» **Exercise brief**:
Once the line holding "Identify all the" appears, repeat it and each line after it to the end of the data, exactly and with nothing else; pictures stay out.

Data excerpts: Begin

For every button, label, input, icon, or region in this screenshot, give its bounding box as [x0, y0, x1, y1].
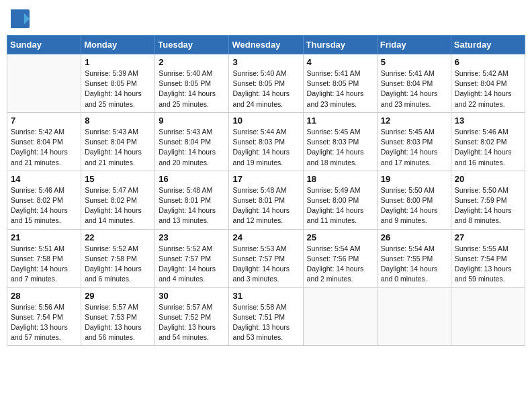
calendar-week-4: 21Sunrise: 5:51 AM Sunset: 7:58 PM Dayli… — [7, 229, 525, 287]
calendar-cell: 4Sunrise: 5:41 AM Sunset: 8:05 PM Daylig… — [303, 54, 377, 113]
calendar-cell: 26Sunrise: 5:54 AM Sunset: 7:55 PM Dayli… — [377, 229, 451, 287]
day-number: 10 — [232, 116, 299, 126]
calendar-cell — [7, 54, 81, 113]
day-number: 24 — [232, 232, 299, 242]
calendar-cell: 1Sunrise: 5:39 AM Sunset: 8:05 PM Daylig… — [81, 54, 155, 113]
day-info: Sunrise: 5:49 AM Sunset: 8:00 PM Dayligh… — [307, 185, 373, 226]
calendar-cell: 31Sunrise: 5:58 AM Sunset: 7:51 PM Dayli… — [229, 287, 303, 346]
day-number: 16 — [159, 174, 225, 184]
day-number: 5 — [381, 57, 447, 67]
calendar-cell: 16Sunrise: 5:48 AM Sunset: 8:01 PM Dayli… — [155, 171, 229, 229]
calendar-cell: 24Sunrise: 5:53 AM Sunset: 7:57 PM Dayli… — [229, 229, 303, 287]
calendar-cell — [303, 287, 377, 346]
day-number: 1 — [85, 57, 151, 67]
day-number: 23 — [159, 232, 225, 242]
calendar-cell: 3Sunrise: 5:40 AM Sunset: 8:05 PM Daylig… — [229, 54, 303, 113]
day-info: Sunrise: 5:57 AM Sunset: 7:52 PM Dayligh… — [159, 302, 225, 343]
day-number: 30 — [159, 291, 225, 301]
calendar-cell: 11Sunrise: 5:45 AM Sunset: 8:03 PM Dayli… — [303, 112, 377, 171]
day-number: 26 — [381, 232, 447, 242]
calendar-cell: 13Sunrise: 5:46 AM Sunset: 8:02 PM Dayli… — [451, 112, 525, 171]
calendar-cell: 23Sunrise: 5:52 AM Sunset: 7:57 PM Dayli… — [155, 229, 229, 287]
day-number: 20 — [455, 174, 521, 184]
calendar-cell — [377, 287, 451, 346]
day-info: Sunrise: 5:42 AM Sunset: 8:04 PM Dayligh… — [455, 68, 521, 109]
calendar-cell: 22Sunrise: 5:52 AM Sunset: 7:58 PM Dayli… — [81, 229, 155, 287]
calendar-cell: 19Sunrise: 5:50 AM Sunset: 8:00 PM Dayli… — [377, 171, 451, 229]
weekday-header-saturday: Saturday — [451, 36, 525, 54]
day-info: Sunrise: 5:41 AM Sunset: 8:04 PM Dayligh… — [381, 68, 447, 109]
svg-rect-2 — [11, 9, 24, 28]
day-number: 9 — [159, 116, 225, 126]
calendar-cell: 9Sunrise: 5:43 AM Sunset: 8:04 PM Daylig… — [155, 112, 229, 171]
day-info: Sunrise: 5:58 AM Sunset: 7:51 PM Dayligh… — [232, 302, 299, 343]
day-info: Sunrise: 5:39 AM Sunset: 8:05 PM Dayligh… — [85, 68, 151, 109]
calendar-week-1: 1Sunrise: 5:39 AM Sunset: 8:05 PM Daylig… — [7, 54, 525, 113]
day-info: Sunrise: 5:40 AM Sunset: 8:05 PM Dayligh… — [232, 68, 299, 109]
day-info: Sunrise: 5:40 AM Sunset: 8:05 PM Dayligh… — [159, 68, 225, 109]
day-number: 29 — [85, 291, 151, 301]
day-info: Sunrise: 5:50 AM Sunset: 8:00 PM Dayligh… — [381, 185, 447, 226]
day-number: 13 — [455, 116, 521, 126]
calendar-cell — [451, 287, 525, 346]
day-number: 2 — [159, 57, 225, 67]
day-info: Sunrise: 5:52 AM Sunset: 7:58 PM Dayligh… — [85, 244, 151, 285]
day-info: Sunrise: 5:53 AM Sunset: 7:57 PM Dayligh… — [232, 244, 299, 285]
logo — [11, 9, 32, 28]
calendar-cell: 28Sunrise: 5:56 AM Sunset: 7:54 PM Dayli… — [7, 287, 81, 346]
day-info: Sunrise: 5:50 AM Sunset: 7:59 PM Dayligh… — [455, 185, 521, 226]
day-number: 4 — [307, 57, 373, 67]
day-number: 18 — [307, 174, 373, 184]
day-info: Sunrise: 5:47 AM Sunset: 8:02 PM Dayligh… — [85, 185, 151, 226]
weekday-header-row: SundayMondayTuesdayWednesdayThursdayFrid… — [7, 36, 525, 54]
day-info: Sunrise: 5:51 AM Sunset: 7:58 PM Dayligh… — [11, 244, 77, 285]
calendar-cell: 29Sunrise: 5:57 AM Sunset: 7:53 PM Dayli… — [81, 287, 155, 346]
calendar-cell: 6Sunrise: 5:42 AM Sunset: 8:04 PM Daylig… — [451, 54, 525, 113]
calendar-cell: 8Sunrise: 5:43 AM Sunset: 8:04 PM Daylig… — [81, 112, 155, 171]
day-number: 14 — [11, 174, 77, 184]
calendar-cell: 21Sunrise: 5:51 AM Sunset: 7:58 PM Dayli… — [7, 229, 81, 287]
day-number: 6 — [455, 57, 521, 67]
day-number: 22 — [85, 232, 151, 242]
calendar-cell: 20Sunrise: 5:50 AM Sunset: 7:59 PM Dayli… — [451, 171, 525, 229]
calendar-cell: 25Sunrise: 5:54 AM Sunset: 7:56 PM Dayli… — [303, 229, 377, 287]
weekday-header-tuesday: Tuesday — [155, 36, 229, 54]
day-info: Sunrise: 5:46 AM Sunset: 8:02 PM Dayligh… — [455, 127, 521, 168]
calendar-cell: 5Sunrise: 5:41 AM Sunset: 8:04 PM Daylig… — [377, 54, 451, 113]
calendar-cell: 18Sunrise: 5:49 AM Sunset: 8:00 PM Dayli… — [303, 171, 377, 229]
day-info: Sunrise: 5:45 AM Sunset: 8:03 PM Dayligh… — [381, 127, 447, 168]
day-info: Sunrise: 5:41 AM Sunset: 8:05 PM Dayligh… — [307, 68, 373, 109]
calendar-table: SundayMondayTuesdayWednesdayThursdayFrid… — [7, 35, 525, 346]
day-number: 19 — [381, 174, 447, 184]
weekday-header-sunday: Sunday — [7, 36, 81, 54]
weekday-header-friday: Friday — [377, 36, 451, 54]
day-info: Sunrise: 5:54 AM Sunset: 7:56 PM Dayligh… — [307, 244, 373, 285]
day-number: 27 — [455, 232, 521, 242]
logo-icon — [11, 9, 30, 28]
calendar-cell: 15Sunrise: 5:47 AM Sunset: 8:02 PM Dayli… — [81, 171, 155, 229]
calendar-cell: 30Sunrise: 5:57 AM Sunset: 7:52 PM Dayli… — [155, 287, 229, 346]
day-number: 31 — [232, 291, 299, 301]
calendar-cell: 14Sunrise: 5:46 AM Sunset: 8:02 PM Dayli… — [7, 171, 81, 229]
calendar-week-5: 28Sunrise: 5:56 AM Sunset: 7:54 PM Dayli… — [7, 287, 525, 346]
day-info: Sunrise: 5:57 AM Sunset: 7:53 PM Dayligh… — [85, 302, 151, 343]
day-info: Sunrise: 5:55 AM Sunset: 7:54 PM Dayligh… — [455, 244, 521, 285]
day-info: Sunrise: 5:48 AM Sunset: 8:01 PM Dayligh… — [159, 185, 225, 226]
page-header — [7, 7, 525, 31]
weekday-header-wednesday: Wednesday — [229, 36, 303, 54]
calendar-week-3: 14Sunrise: 5:46 AM Sunset: 8:02 PM Dayli… — [7, 171, 525, 229]
calendar-cell: 10Sunrise: 5:44 AM Sunset: 8:03 PM Dayli… — [229, 112, 303, 171]
day-number: 7 — [11, 116, 77, 126]
day-number: 8 — [85, 116, 151, 126]
day-info: Sunrise: 5:44 AM Sunset: 8:03 PM Dayligh… — [232, 127, 299, 168]
day-info: Sunrise: 5:48 AM Sunset: 8:01 PM Dayligh… — [232, 185, 299, 226]
calendar-cell: 7Sunrise: 5:42 AM Sunset: 8:04 PM Daylig… — [7, 112, 81, 171]
calendar-week-2: 7Sunrise: 5:42 AM Sunset: 8:04 PM Daylig… — [7, 112, 525, 171]
day-number: 12 — [381, 116, 447, 126]
day-info: Sunrise: 5:52 AM Sunset: 7:57 PM Dayligh… — [159, 244, 225, 285]
calendar-cell: 17Sunrise: 5:48 AM Sunset: 8:01 PM Dayli… — [229, 171, 303, 229]
calendar-cell: 12Sunrise: 5:45 AM Sunset: 8:03 PM Dayli… — [377, 112, 451, 171]
day-info: Sunrise: 5:54 AM Sunset: 7:55 PM Dayligh… — [381, 244, 447, 285]
day-number: 17 — [232, 174, 299, 184]
day-number: 11 — [307, 116, 373, 126]
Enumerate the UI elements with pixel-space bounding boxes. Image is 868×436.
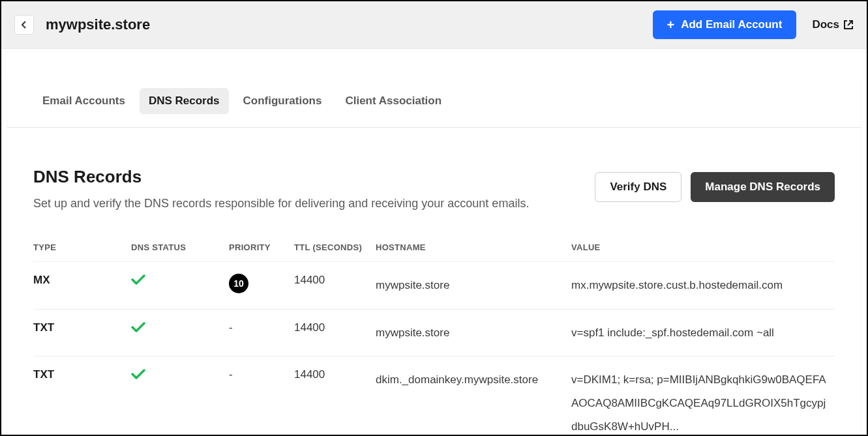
cell-priority: - <box>229 309 294 356</box>
chevron-left-icon <box>22 21 27 29</box>
docs-label: Docs <box>812 18 839 31</box>
tab-client-association[interactable]: Client Association <box>336 88 451 114</box>
tab-dns-records[interactable]: DNS Records <box>140 88 229 114</box>
table-row: MX 10 14400 mywpsite.store mx.mywpsite.s… <box>33 262 835 310</box>
col-header-priority: PRIORITY <box>229 236 294 262</box>
cell-type: TXT <box>33 356 131 436</box>
docs-link[interactable]: Docs <box>812 18 854 31</box>
manage-dns-records-button[interactable]: Manage DNS Records <box>691 172 835 202</box>
cell-type: MX <box>33 262 131 310</box>
cell-value: v=spf1 include:_spf.hostedemail.com ~all <box>571 309 835 356</box>
cell-priority: 10 <box>229 262 294 310</box>
section-header: DNS Records Set up and verify the DNS re… <box>33 167 835 212</box>
cell-value: mx.mywpsite.store.cust.b.hostedemail.com <box>571 262 835 310</box>
table-row: TXT - 14400 dkim._domainkey.mywpsite.sto… <box>33 356 835 436</box>
col-header-hostname: HOSTNAME <box>376 236 571 262</box>
col-header-ttl: TTL (SECONDS) <box>294 236 376 262</box>
content-card: Email Accounts DNS Records Configuration… <box>7 75 861 436</box>
dns-section: DNS Records Set up and verify the DNS re… <box>7 128 861 436</box>
cell-hostname: dkim._domainkey.mywpsite.store <box>376 356 571 436</box>
section-title: DNS Records <box>33 167 529 187</box>
plus-icon: + <box>667 18 675 31</box>
tab-configurations[interactable]: Configurations <box>234 88 331 114</box>
domain-title: mywpsite.store <box>46 16 653 33</box>
cell-type: TXT <box>33 309 131 356</box>
section-actions: Verify DNS Manage DNS Records <box>595 172 835 202</box>
priority-badge: 10 <box>229 274 248 293</box>
cell-status <box>131 309 229 356</box>
section-heading-block: DNS Records Set up and verify the DNS re… <box>33 167 529 212</box>
tab-email-accounts[interactable]: Email Accounts <box>33 88 134 114</box>
col-header-status: DNS STATUS <box>131 236 229 262</box>
add-email-label: Add Email Account <box>681 18 782 31</box>
external-link-icon <box>843 20 854 30</box>
tabs: Email Accounts DNS Records Configuration… <box>7 75 861 128</box>
cell-status <box>131 356 229 436</box>
top-bar: mywpsite.store + Add Email Account Docs <box>1 1 867 49</box>
col-header-value: VALUE <box>571 236 835 262</box>
cell-hostname: mywpsite.store <box>376 262 571 310</box>
table-row: TXT - 14400 mywpsite.store v=spf1 includ… <box>33 309 835 356</box>
check-icon <box>131 368 224 380</box>
cell-value: v=DKIM1; k=rsa; p=MIIBIjANBgkqhkiG9w0BAQ… <box>571 356 835 436</box>
section-description: Set up and verify the DNS records respon… <box>33 195 529 212</box>
verify-dns-button[interactable]: Verify DNS <box>595 172 681 202</box>
back-button[interactable] <box>14 15 34 35</box>
cell-ttl: 14400 <box>294 262 376 310</box>
dns-records-table: TYPE DNS STATUS PRIORITY TTL (SECONDS) H… <box>33 236 835 436</box>
cell-hostname: mywpsite.store <box>376 309 571 356</box>
add-email-account-button[interactable]: + Add Email Account <box>653 10 797 39</box>
cell-ttl: 14400 <box>294 356 376 436</box>
check-icon <box>131 274 224 285</box>
cell-priority: - <box>229 356 294 436</box>
col-header-type: TYPE <box>33 236 131 262</box>
table-header-row: TYPE DNS STATUS PRIORITY TTL (SECONDS) H… <box>33 236 835 262</box>
cell-status <box>131 262 229 310</box>
check-icon <box>131 321 224 333</box>
cell-ttl: 14400 <box>294 309 376 356</box>
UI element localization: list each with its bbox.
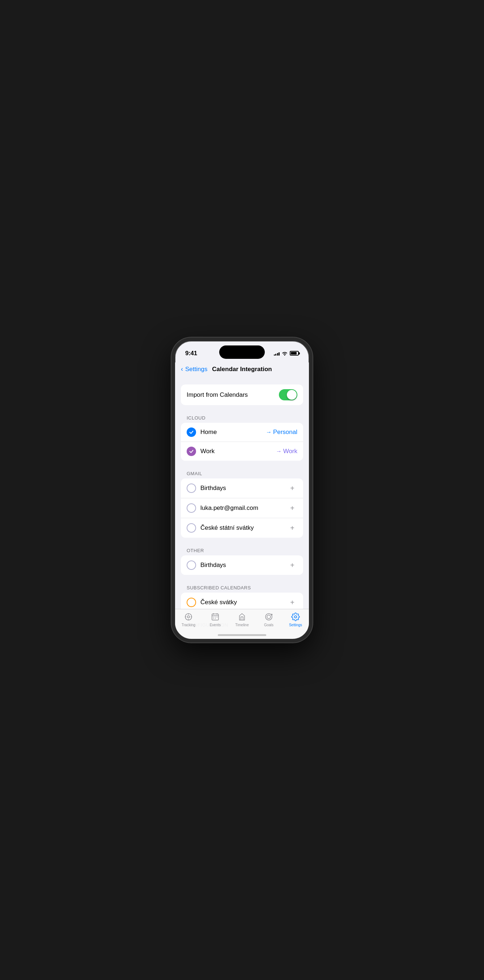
tab-timeline[interactable]: Timeline [228,612,256,627]
tab-tracking[interactable]: Tracking [175,612,202,627]
subscribed-section-header: SUBSCRIBED CALENDARS [175,582,309,593]
icloud-work-arrow: → Work [276,448,297,455]
gmail-czech-holidays-add-button[interactable]: + [287,523,297,533]
gmail-birthdays-label: Birthdays [200,485,287,492]
subscribed-czech-add-button[interactable]: + [287,597,297,608]
other-birthdays-circle [187,560,196,570]
other-birthdays-label: Birthdays [200,562,287,569]
icloud-work-row[interactable]: Work → Work [181,442,303,461]
phone-frame: 9:41 ‹ Settings Calendar Integration [171,337,313,643]
subscribed-czech-label: České svátky [200,599,287,606]
icloud-card: Home → Personal Work → Work [181,423,303,461]
tab-events[interactable]: Events [202,612,228,627]
back-chevron-icon: ‹ [181,365,183,373]
tracking-icon [184,612,193,622]
home-check-icon [187,428,196,437]
import-toggle-switch[interactable] [279,389,297,400]
timeline-label: Timeline [235,623,249,627]
main-content: Import from Calendars ICLOUD Home → [175,377,309,631]
svg-point-21 [294,616,297,618]
work-check-icon [187,447,196,456]
gmail-birthdays-add-button[interactable]: + [287,483,297,493]
tab-settings[interactable]: Settings [282,612,309,627]
timeline-icon [237,612,247,622]
status-time: 9:41 [185,350,197,357]
import-toggle-card: Import from Calendars [181,385,303,405]
toggle-knob [287,390,297,400]
wifi-icon [282,351,288,356]
back-label: Settings [185,366,207,373]
settings-label: Settings [289,623,302,627]
events-label: Events [210,623,221,627]
icloud-work-label: Work [200,448,276,455]
gmail-email-row[interactable]: luka.petr@gmail.com + [181,498,303,518]
other-birthdays-add-button[interactable]: + [287,560,297,570]
gmail-email-add-button[interactable]: + [287,503,297,513]
signal-icon [274,351,280,356]
svg-point-17 [267,615,271,619]
goals-label: Goals [264,623,273,627]
gmail-email-circle [187,503,196,513]
settings-icon [291,612,300,622]
gmail-card: Birthdays + luka.petr@gmail.com + České … [181,479,303,538]
import-toggle-row: Import from Calendars [181,385,303,405]
gmail-section-header: GMAIL [175,468,309,479]
icloud-home-arrow: → Personal [266,429,297,436]
other-section-header: OTHER [175,545,309,555]
gmail-birthdays-circle [187,484,196,493]
tab-goals[interactable]: Goals [256,612,282,627]
back-button[interactable]: ‹ Settings [181,365,207,373]
events-icon [211,612,220,622]
battery-icon [290,351,299,356]
icloud-section-header: ICLOUD [175,412,309,423]
icloud-work-target: Work [283,448,297,455]
icloud-home-label: Home [200,429,266,436]
gmail-birthdays-row[interactable]: Birthdays + [181,479,303,498]
icloud-home-row[interactable]: Home → Personal [181,423,303,442]
other-card: Birthdays + [181,555,303,575]
tracking-label: Tracking [182,623,195,627]
gmail-email-label: luka.petr@gmail.com [200,504,287,512]
subscribed-czech-circle [187,598,196,607]
icloud-home-target: Personal [273,429,297,436]
dynamic-island [219,345,265,359]
import-toggle-label: Import from Calendars [187,391,279,399]
svg-point-1 [187,616,190,618]
nav-bar: ‹ Settings Calendar Integration [175,363,309,377]
gmail-czech-holidays-circle [187,523,196,533]
page-title: Calendar Integration [212,366,272,373]
gmail-czech-holidays-row[interactable]: České státní svátky + [181,518,303,538]
gmail-czech-holidays-label: České státní svátky [200,524,287,531]
home-indicator [218,634,266,636]
status-icons [274,351,299,356]
other-birthdays-row[interactable]: Birthdays + [181,555,303,575]
goals-icon [264,612,273,622]
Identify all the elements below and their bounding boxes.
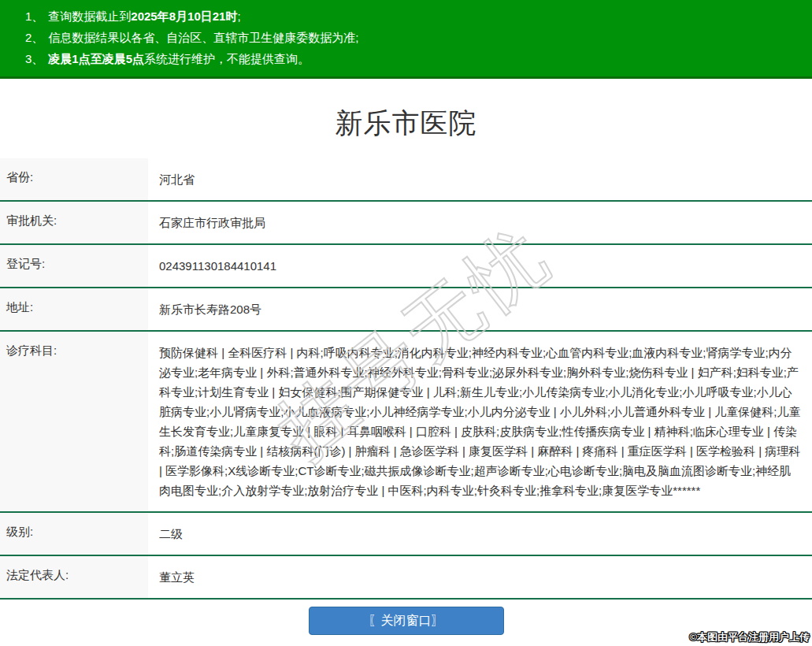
row-value: 024391130184410141 xyxy=(148,245,812,287)
row-value: 二级 xyxy=(148,513,812,555)
notice-item-3: 3、凌晨1点至凌晨5点系统进行维护，不能提供查询。 xyxy=(25,48,804,69)
notice-item-1: 1、查询数据截止到2025年8月10日21时; xyxy=(25,6,804,27)
notice-item-number: 2、 xyxy=(25,31,43,44)
row-label: 审批机关: xyxy=(0,202,148,243)
table-row-level: 级别: 二级 xyxy=(0,513,812,556)
row-label: 法定代表人: xyxy=(0,556,148,598)
row-value: 董立英 xyxy=(148,556,812,598)
notice-item-2: 2、信息数据结果以各省、自治区、直辖市卫生健康委数据为准; xyxy=(25,27,804,48)
notice-item-text: 查询数据截止到 xyxy=(48,9,131,23)
close-window-button[interactable]: 〖关闭窗口〗 xyxy=(309,607,504,635)
notice-item-bold-text: 2025年8月10日21时 xyxy=(131,9,237,23)
table-row-registration-number: 登记号: 024391130184410141 xyxy=(0,245,812,288)
button-bar: 〖关闭窗口〗 xyxy=(0,607,812,635)
notice-item-text: 信息数据结果以各省、自治区、直辖市卫生健康委数据为准; xyxy=(48,31,358,44)
notice-item-text: 系统进行维护，不能提供查询。 xyxy=(144,52,310,65)
table-row-approval-authority: 审批机关: 石家庄市行政审批局 xyxy=(0,202,812,245)
table-row-legal-representative: 法定代表人: 董立英 xyxy=(0,556,812,600)
row-label: 级别: xyxy=(0,513,148,555)
row-label: 地址: xyxy=(0,288,148,330)
row-value: 新乐市长寿路208号 xyxy=(148,288,812,330)
hospital-detail-table: 省份: 河北省 审批机关: 石家庄市行政审批局 登记号: 02439113018… xyxy=(0,158,812,600)
notice-item-bold-text: 凌晨1点至凌晨5点 xyxy=(48,52,144,65)
notice-item-number: 3、 xyxy=(25,52,43,65)
table-row-province: 省份: 河北省 xyxy=(0,158,812,202)
row-label: 省份: xyxy=(0,158,148,200)
notice-banner: 1、查询数据截止到2025年8月10日21时; 2、信息数据结果以各省、自治区、… xyxy=(0,0,812,79)
row-value: 预防保健科 | 全科医疗科 | 内科;呼吸内科专业;消化内科专业;神经内科专业;… xyxy=(148,332,812,511)
notice-item-text: ; xyxy=(237,9,240,23)
page-title: 新乐市医院 xyxy=(0,105,812,142)
table-row-treatment-subjects: 诊疗科目: 预防保健科 | 全科医疗科 | 内科;呼吸内科专业;消化内科专业;神… xyxy=(0,332,812,513)
row-value: 石家庄市行政审批局 xyxy=(148,202,812,243)
row-label: 诊疗科目: xyxy=(0,332,148,511)
table-row-address: 地址: 新乐市长寿路208号 xyxy=(0,288,812,332)
row-label: 登记号: xyxy=(0,245,148,287)
notice-item-number: 1、 xyxy=(25,9,43,23)
row-value: 河北省 xyxy=(148,158,812,200)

Data excerpts: End

» **Solution to this problem**:
Identify all the elements below and their bounding boxes.
row-value: 024391130184410141 xyxy=(148,245,812,287)
row-value: 二级 xyxy=(148,513,812,555)
notice-item-3: 3、凌晨1点至凌晨5点系统进行维护，不能提供查询。 xyxy=(25,48,804,69)
notice-item-1: 1、查询数据截止到2025年8月10日21时; xyxy=(25,6,804,27)
notice-item-number: 2、 xyxy=(25,31,43,44)
row-label: 审批机关: xyxy=(0,202,148,243)
table-row-level: 级别: 二级 xyxy=(0,513,812,556)
row-label: 法定代表人: xyxy=(0,556,148,598)
row-value: 董立英 xyxy=(148,556,812,598)
notice-item-2: 2、信息数据结果以各省、自治区、直辖市卫生健康委数据为准; xyxy=(25,27,804,48)
notice-item-text: 查询数据截止到 xyxy=(48,9,131,23)
close-window-button[interactable]: 〖关闭窗口〗 xyxy=(309,607,504,635)
notice-item-bold-text: 2025年8月10日21时 xyxy=(131,9,237,23)
table-row-registration-number: 登记号: 024391130184410141 xyxy=(0,245,812,288)
button-bar: 〖关闭窗口〗 xyxy=(0,607,812,635)
notice-item-text: 信息数据结果以各省、自治区、直辖市卫生健康委数据为准; xyxy=(48,31,358,44)
notice-item-text: 系统进行维护，不能提供查询。 xyxy=(144,52,310,65)
table-row-approval-authority: 审批机关: 石家庄市行政审批局 xyxy=(0,202,812,245)
table-row-legal-representative: 法定代表人: 董立英 xyxy=(0,556,812,600)
row-label: 级别: xyxy=(0,513,148,555)
row-label: 地址: xyxy=(0,288,148,330)
row-value: 新乐市长寿路208号 xyxy=(148,288,812,330)
hospital-detail-table: 省份: 河北省 审批机关: 石家庄市行政审批局 登记号: 02439113018… xyxy=(0,158,812,600)
notice-item-bold-text: 凌晨1点至凌晨5点 xyxy=(48,52,144,65)
notice-item-number: 3、 xyxy=(25,52,43,65)
table-row-province: 省份: 河北省 xyxy=(0,158,812,202)
row-label: 省份: xyxy=(0,158,148,200)
notice-banner: 1、查询数据截止到2025年8月10日21时; 2、信息数据结果以各省、自治区、… xyxy=(0,0,812,79)
row-value: 预防保健科 | 全科医疗科 | 内科;呼吸内科专业;消化内科专业;神经内科专业;… xyxy=(148,332,812,511)
notice-item-text: ; xyxy=(237,9,240,23)
page-title: 新乐市医院 xyxy=(0,105,812,142)
table-row-treatment-subjects: 诊疗科目: 预防保健科 | 全科医疗科 | 内科;呼吸内科专业;消化内科专业;神… xyxy=(0,332,812,513)
row-value: 石家庄市行政审批局 xyxy=(148,202,812,243)
row-label: 诊疗科目: xyxy=(0,332,148,511)
table-row-address: 地址: 新乐市长寿路208号 xyxy=(0,288,812,332)
row-label: 登记号: xyxy=(0,245,148,287)
notice-item-number: 1、 xyxy=(25,9,43,23)
row-value: 河北省 xyxy=(148,158,812,200)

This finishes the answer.